Both the transferred gene and mRNA and gene product were detectable in corresponding transgenic tobacco, potato, rape, strawberry and tomato plants.
AFP in transgenic plants
For the cloning in the vector, the cDNA sequence of the antifungal peptide is provided with ends which can be ligated into BamH1 and Sal1 restriction cleavage sites. The cloning vector used was pDH51 (Pietrzak et al. in Nucl. Acids Res. 14 (1986), 5857). The vector pDH51 was opened with the restriction enzymes BamH1 and Sal1 between promoter and terminator. The vector pDH51 is a pUC18 derivative which contains promoter and terminator sequences of the 35S transcript from cauliflower mosaic virus. These sequences are recognized by the plant's transcription apparatus and lead to strong constitutive expression of the gene associated with them in plants. The DNA of the antifungal peptide is then cloned via the BamH1 and Sal1 cleavage site into the vector. Finally, the transcription unit—promoter, gene and terminator—is cut out of the vector using the restriction enzyme EcoRI and cloned into a plant transformation vector. The following vectors and their derivatives can, for example, be used as plant transformation vector:
After the transcription unit and the vector had been ligated via the EcoRI cleavage site, the construct was conjugated into the Agrobacterium strain MP90RK (Koncz and Shell (see above)) or IHA101 (Hood et al. in J. Bacteriol. 168 (1986), 1291).
Transgenic tobacco, potato, strawberry, rape and tomato plants were then transformed by the method described above. Transformed shoots are selected on the basis of the cotransferred resistance to the antibiotic kanamycin. Expression of the antifungal protein in the transformed crop plants was checked and confirmed by DNA analysis (Southern blotting), RNA analysis (Northern blotting) and protein analysis with specific antibodies (Western blotting).
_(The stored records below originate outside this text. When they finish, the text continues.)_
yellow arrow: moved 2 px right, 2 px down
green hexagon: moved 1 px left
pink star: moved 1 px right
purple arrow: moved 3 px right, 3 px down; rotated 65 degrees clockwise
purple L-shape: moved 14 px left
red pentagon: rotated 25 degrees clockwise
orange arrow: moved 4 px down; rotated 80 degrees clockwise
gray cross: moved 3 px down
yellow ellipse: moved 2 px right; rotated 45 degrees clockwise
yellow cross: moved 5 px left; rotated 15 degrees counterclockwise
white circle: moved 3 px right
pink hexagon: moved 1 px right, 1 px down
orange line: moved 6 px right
ChiG and GluG in transgenic plants
ChiG- and GluG-transgenic plants which were both Southern-, Northern- and Western-positive were obtainable in analogy to the plants described above.
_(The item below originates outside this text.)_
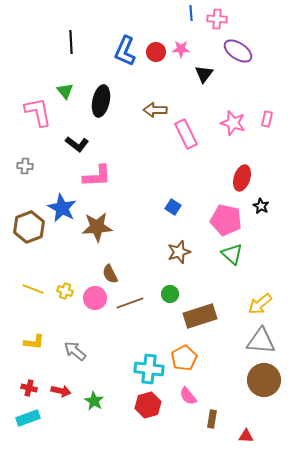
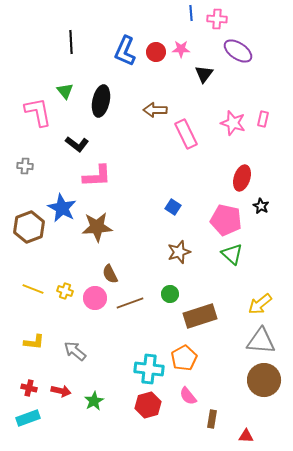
pink rectangle at (267, 119): moved 4 px left
green star at (94, 401): rotated 12 degrees clockwise
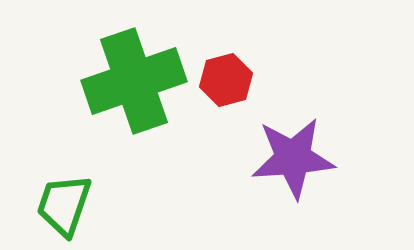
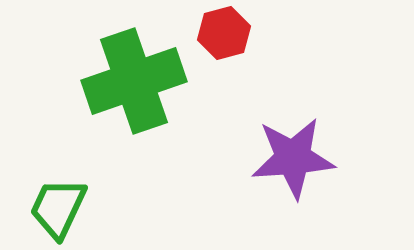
red hexagon: moved 2 px left, 47 px up
green trapezoid: moved 6 px left, 3 px down; rotated 6 degrees clockwise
ChiS, PSI, AFP, ChiG, GluG in transgenic monocotyledonous plants.
It was possible by means of direct gene transfer to integrate the abovementioned genes into the genome of monocotyledonous plants such as, for example, corn. This resulted in transgenic plants which were Southern- and Northern- and Western-positive.
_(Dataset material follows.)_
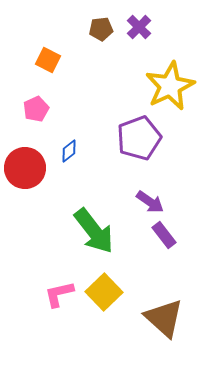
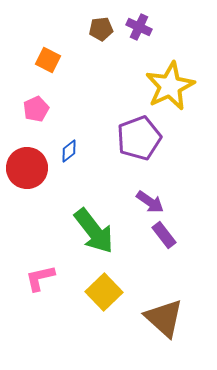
purple cross: rotated 20 degrees counterclockwise
red circle: moved 2 px right
pink L-shape: moved 19 px left, 16 px up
Combination of various fungus-resistance genes in transgenic plants
The previously obtained tobacco, corn, rape, strawberry, potato and tomato plants were crossed together and selected for plants containing in each case the fungus-resistant genes of both parents. In addition, transgenic plants were obtained by transforming them initially with one and then with one or more other gene. Finally, plants were also transformed with vectors which contained various resistance genes. Fungus-resistance tests were done with this plant material. Surprisingly, in all cases synergistic effects, not just additive effects, in respect of fungus resistance are observed.
For example, a tobacco plant which expresses ChiS and PSI shows a considerably greater resistance to Rhizoctonia infestation than the plants which expressed only ChiS or PSI or which would result from the additive resistance.
A synergistic inhibitory effect on infestation with Rhizoctonia solani also results from combined expressed of PSI- and AFP-transgenic tobacco. Combination of two or more different genes (ChiS, RIP, AFP, ChiG and GluG) in a wide variety of transgenic plants also led to synergistic inhibitory effects on various fungi.
Whereas wild-type plants have index values from 38 to 46 in tests on 20 seedlings, it emerges with transgenic tobacco according to the invention that the latter grows as well in the presence of the fungus Rhizoctonia solani as do control plants (index value 10-12) cultivated on Rhizoctonia-free soil.